Behavioural Problems
Congenital anomalies
Corrective surgeries
Counseling
Quality of Life

INTRODUCTION

During a child’s early years, hospitalization and surgical operations requiring anesthesia have a profound psychological and emotional impact on their mental health.[1,2] These experiences can manifest emotionally, behaviorally, or physically as nervousness, fear, anger, guilt, rage, or pain.[3,4] The impact of surgery, its complications, and multiple hospital visits significantly affects the quality of life (QoL) of pediatric patients. Management of psychosocial problems is not an integral part of the treatment of such children; thus, we realized that it is important to assess the QoL of not only the pediatric patient but also their carer and siblings.[5]

Families with patients with congenital anomalies such as neural tube defects and gastrointestinal and genitourinary anomalies have to visit the hospital multiple times. It could be related to surgery, a daycare procedure, or follow-up, investigations, repeated hospitalizations for scheduled procedures, or their consequences, all of which substantially impact the child’s psychosocial development.[3,4,6] This amounts to a huge psychosocial burden for families, which hampers their psychosocial development and makes it difficult for them to adjust to normal society.[7-9] It is postulated that counseling of patients and their families has a significant positive impact on alleviating these problems.[10] Counseling sessions focusing on distress will help in alleviating the pain, burden, and anxiety issues of the parents. As a result, there is a need to quantify the burden of psychosocial problems in these families using objective psychiatric tools and to identify the factors associated with better outcomes, i.e., fewer psychosocial problems in the family.

Hence, this study was undertaken to evaluate the long-term QoL of the patients in the pediatric age group of 5–12 years who had undergone multiple corrective surgeries. The present study also aimed to assess the effect of counseling on the psychosocial development of the child in the study group.

MATERIALS AND METHODS

The present study was an outpatient-based, retrospective, record-based cohort study carried out at two tertiary care centers in northern India from 2020 to 2021.

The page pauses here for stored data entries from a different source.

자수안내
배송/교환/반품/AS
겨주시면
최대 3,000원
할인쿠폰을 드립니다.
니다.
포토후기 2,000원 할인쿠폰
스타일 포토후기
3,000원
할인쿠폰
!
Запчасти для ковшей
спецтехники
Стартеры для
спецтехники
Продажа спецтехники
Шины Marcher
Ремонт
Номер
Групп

The group of patients with their relatives who visited the pediatric surgery outpatient department (OPD) from 2011 to 2020 at these centers was included. Children born with congenital anomalies (namely gastrointestinal, genitourinary, and neurological anomalies) who have undergone multiple corrective surgeries (>5 surgeries or procedures such as urethral dilation, esophageal dilation, and others requiring general anesthesia and hospitalization), now in the age group of 5–12 years, were part of the study. Patients with baseline mental retardation or any pre-existing psychiatric disorder, patients who underwent minor procedures on an OPD basis, and patients with comorbidities who had associated other comorbidities and whose parents refused consent to counseling were excluded from the study.

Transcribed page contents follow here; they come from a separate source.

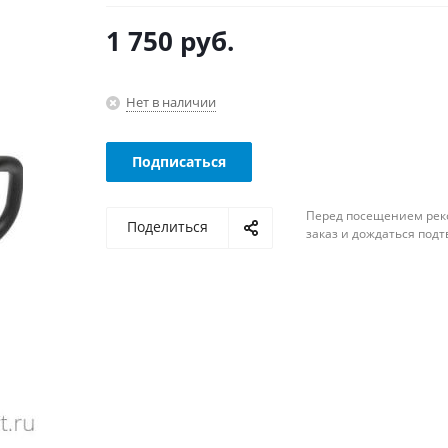
1 750
руб.
Нет в наличии
Подписаться
Перед посещением рек
Поделиться
заказ и дождаться под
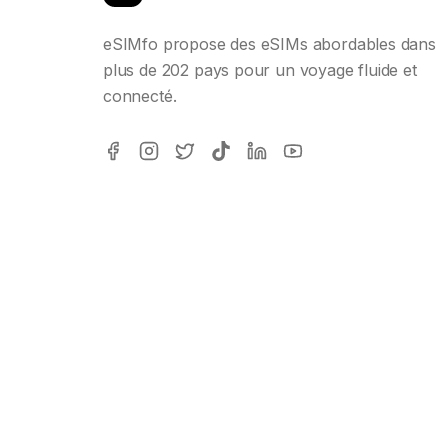
eSIMfo propose des eSIMs abordables dans
plus de 202 pays pour un voyage fluide et
connecté.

The data for the study were extracted from the follow-up records of patients. Data related to psychosocial comorbidities manifestation were taken from the counseling record of the patient which had a pre-tested and pre-validated questionnaire adapted from the childhood behavior checklist,[11] pediatric QoL,[12] and impact of a child with congenital anomalies on parents questionnaire[13] which is attached as supplementary material . The questionnaire was completed by the parents of the patients who accompanied them to the OPD. Data were tabulated in an Excel spreadsheet and analyzed using the Statistical Package for the Social Sciences (SPSS) 25.0. The reporting checklist for the study was based on Strengthening the Reporting of Observational Studies in Epidemiology cross-sectional study guidelines.[14] The ethical approval for this study was exempted as it was a retrospective record-based study.

RESULTS

A total of 1154 pediatric patients who underwent multiple surgeries for congenital anomalies were considered for inclusion in the study. Out of which 674 (58.40%) were included, and the rest 480 (41.60%) patients were excluded from the study due to incomplete records and loss to follow-up, and those who missed regular visits due to personal commitments [Flowchart 1]. The mean age of patients was 9.5 (±1.5) years. 37.0% of patients were male, 8.0% had ambiguous genitalia, and the rest 55.0% were female. 60.0% of patients belonged to the upper-middle class of the Kuppuswamy socioeconomic status scale. The average frequency of hospital visits per year was 7.3 (±1.5) times per year. The average number of surgeries or procedures that the cohort underwent was 8.3 (±2.4). The detailed demographic features of the study group are presented in Table 1.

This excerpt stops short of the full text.